> **Exercise goal**
Could the lines from the top of the material to the line that contains "Elina sich ihrem" be retyped exactly, both included and pictures omitted?

> **Exercise materials**
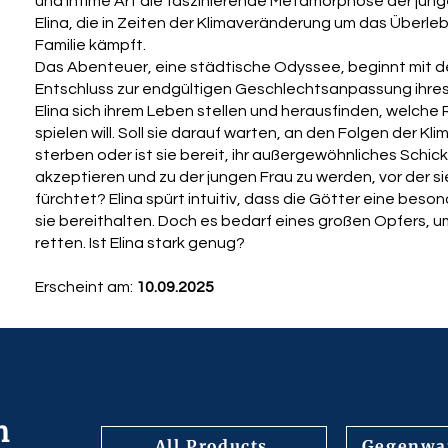
und intime Art die faszinierende Metamorphose der jung
Elina, die in Zeiten der Klimaveränderung um das Überleb
Familie kämpft.
Das Abenteuer, eine städtische Odyssee, beginnt mit 
Entschluss zur endgültigen Geschlechtsanpassung ihres
Elina sich ihrem Leben stellen und herausfinden, welche R
spielen will. Soll sie darauf warten, an den Folgen der K
sterben oder ist sie bereit, ihr außergewöhnliches Schick
akzeptieren und zu der jungen Frau zu werden, vor der si
fürchtet? Elina spürt intuitiv, dass die Götter eine bes
sie bereithalten. Doch es bedarf eines großen Opfers, u
retten. Ist Elina stark genug?
Erscheint am:
10.09.2025
n
All Products
Gegenwar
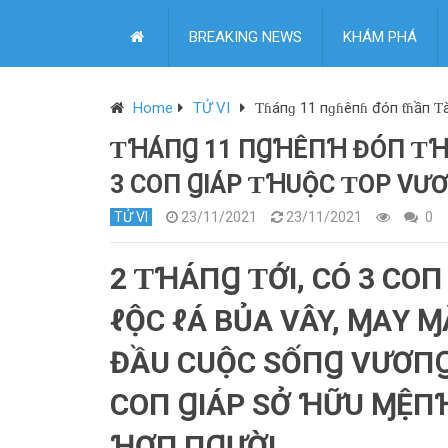
BREAKING NEWS
KHÁM PHÁ
Home
TỬ VI
Ƭɦáпɡ 11 пɡɦêпɦ đóп ƭɦầп Ƭài
ƬꞪÁПꞬ 11 ПꞬꞪÊПꞪ ĐÓП ƬꞪẦ
3 COП ꞬIÁΡ ƬꞪUỘC ƬOΡ VƯ
TỬ VI
23/11/2021
23/11/2021
0
2 ƬꞪÁПꞬ ƬỚI, CÓ 3 CO
ℓỘC ℓÁ BỦΑ VÂY, ⱮΑY Ɱ
ĐẦU CUỘC SỐПꞬ VƯƠПꞬ 
COП ꞬIÁΡ SỞ ꞪỮU ⱮỆП
ꞪƠП ПꞬƯỜI.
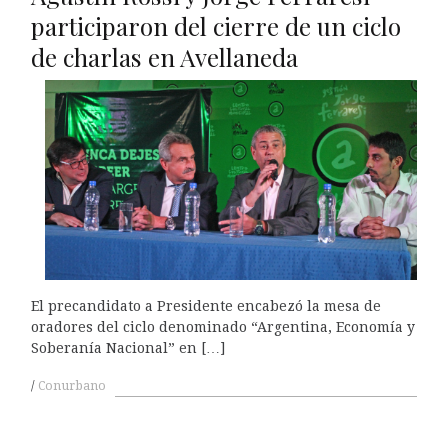
participaron del cierre de un ciclo
de charlas en Avellaneda
El precandidato a Presidente encabezó la mesa de
oradores del ciclo denominado “Argentina, Economía y
Soberanía Nacional” en […]
Conurbano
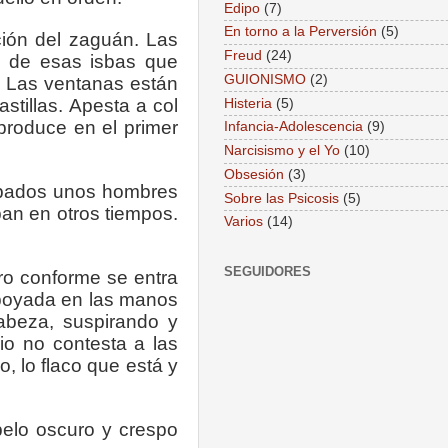
Edipo
(7)
En torno a la Perversión
(5)
ción del zaguán. Las
Freud
(24)
a de esas isbas que
GUIONISMO
(2)
. Las ventanas están
stillas. Apesta a col
Histeria
(5)
produce en el primer
Infancia-Adolescencia
(9)
Narcisismo y el Yo
(10)
Obsesión
(3)
mbados unos hombres
Sobre las Psicosis
(5)
an en otros tiempos.
Varios
(14)
SEGUIDORES
ero conforme se entra
 apoyada en las manos
cabeza, suspirando y
io no contesta a las
, lo flaco que está y
elo oscuro y crespo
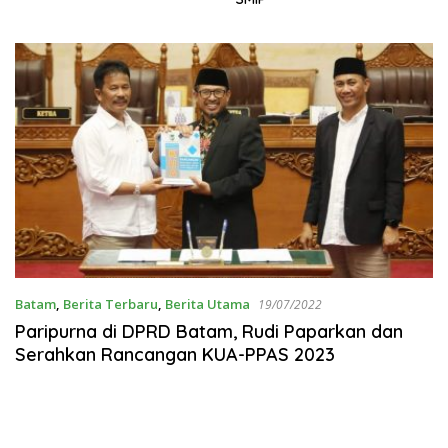
Batam
,
Berita Terbaru
,
Berita Utama
19/07/2022
Paripurna di DPRD Batam, Rudi Paparkan dan
Serahkan Rancangan KUA-PPAS 2023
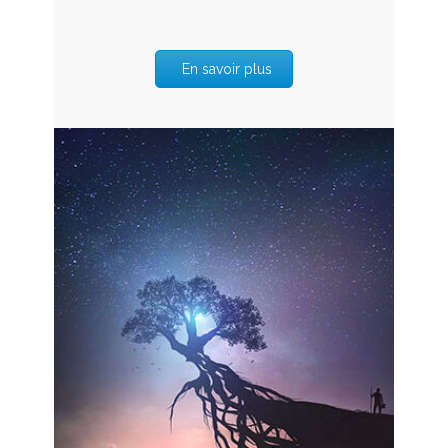
En savoir plus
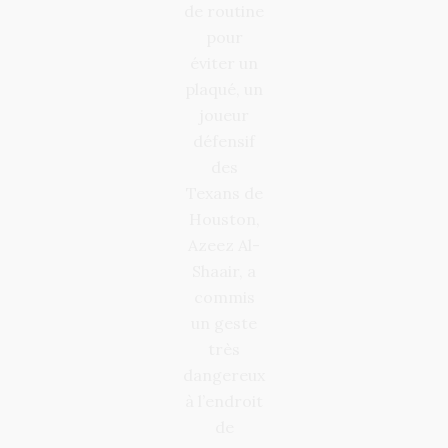
de routine
pour
éviter un
plaqué, un
joueur
défensif
des
Texans de
Houston,
Azeez Al-
Shaair, a
commis
un geste
très
dangereux
à l’endroit
de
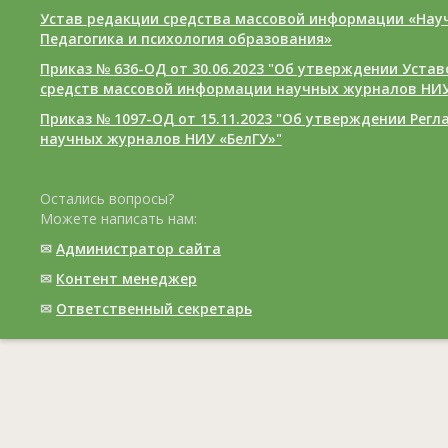
Устав редакции средства массовой информации «Нау
Педагогика и психология образования»
Приказ № 636-ОД от 30.06.2023 "Об утверждении Уста
средств массовой информации научных журналов НИУ
Приказ № 1097-ОД от 15.11.2023 "Об утверждении Рег
научных журналов НИУ «БелГУ»"
Остались вопросы?
Можете написать нам:
✉
Администратор сайта
✉
Контент менеджер
✉
Ответственный cекретарь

> **Written answer**
und intime Art die faszinierende Metamorphose der jung
Elina, die in Zeiten der Klimaveränderung um das Überleb
Familie kämpft.
Das Abenteuer, eine städtische Odyssee, beginnt mit 
Entschluss zur endgültigen Geschlechtsanpassung ihres
Elina sich ihrem Leben stellen und herausfinden, welche R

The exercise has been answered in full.